SUPPLIED MATERIAL START

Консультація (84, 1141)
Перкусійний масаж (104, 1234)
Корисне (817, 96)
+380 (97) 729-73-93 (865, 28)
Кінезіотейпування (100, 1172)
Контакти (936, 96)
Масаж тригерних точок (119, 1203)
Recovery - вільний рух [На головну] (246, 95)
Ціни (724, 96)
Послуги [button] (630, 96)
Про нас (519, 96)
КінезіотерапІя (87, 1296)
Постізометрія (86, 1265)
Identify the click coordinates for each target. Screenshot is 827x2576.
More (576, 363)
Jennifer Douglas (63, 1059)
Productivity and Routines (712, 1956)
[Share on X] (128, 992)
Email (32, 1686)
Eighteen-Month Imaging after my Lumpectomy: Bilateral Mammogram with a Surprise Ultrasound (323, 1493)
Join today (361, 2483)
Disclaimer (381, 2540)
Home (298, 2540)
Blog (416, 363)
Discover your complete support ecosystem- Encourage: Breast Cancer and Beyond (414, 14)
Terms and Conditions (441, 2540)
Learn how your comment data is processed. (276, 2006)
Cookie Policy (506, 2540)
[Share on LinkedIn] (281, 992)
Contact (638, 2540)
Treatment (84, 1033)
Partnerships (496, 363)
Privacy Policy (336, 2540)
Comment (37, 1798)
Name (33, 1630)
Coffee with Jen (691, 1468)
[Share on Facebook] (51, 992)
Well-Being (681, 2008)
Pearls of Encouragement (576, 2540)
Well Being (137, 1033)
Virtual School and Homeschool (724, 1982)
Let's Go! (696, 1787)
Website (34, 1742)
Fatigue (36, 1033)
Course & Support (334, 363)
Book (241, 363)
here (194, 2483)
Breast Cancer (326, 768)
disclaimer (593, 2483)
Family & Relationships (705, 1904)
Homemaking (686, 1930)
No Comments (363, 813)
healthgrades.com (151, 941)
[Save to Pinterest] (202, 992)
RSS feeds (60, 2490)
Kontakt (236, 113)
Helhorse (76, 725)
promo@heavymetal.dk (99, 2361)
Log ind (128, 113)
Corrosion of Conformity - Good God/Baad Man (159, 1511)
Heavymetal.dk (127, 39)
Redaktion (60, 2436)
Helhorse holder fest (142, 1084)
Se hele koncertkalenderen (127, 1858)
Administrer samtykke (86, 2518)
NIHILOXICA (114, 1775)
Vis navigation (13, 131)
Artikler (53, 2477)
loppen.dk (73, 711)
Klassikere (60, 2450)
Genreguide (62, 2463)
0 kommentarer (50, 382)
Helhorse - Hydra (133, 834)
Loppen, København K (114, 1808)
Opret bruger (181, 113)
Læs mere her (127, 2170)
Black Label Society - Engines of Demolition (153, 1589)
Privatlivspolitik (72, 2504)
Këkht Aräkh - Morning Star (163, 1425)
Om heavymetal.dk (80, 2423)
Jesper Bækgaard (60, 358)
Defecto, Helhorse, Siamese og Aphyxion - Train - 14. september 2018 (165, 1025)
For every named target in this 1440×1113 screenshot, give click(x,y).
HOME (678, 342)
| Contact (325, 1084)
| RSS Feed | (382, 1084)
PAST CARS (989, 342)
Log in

SUPPLIED MATERIAL END

» WHAT IS EXPECTED
Pull out each line of the records holding the string "Breast".

» ANSWER TO THIS EXERCISE
Discover your complete support ecosystem- Encourage: Breast Cancer and Beyond (414, 14)
Breast Cancer (326, 768)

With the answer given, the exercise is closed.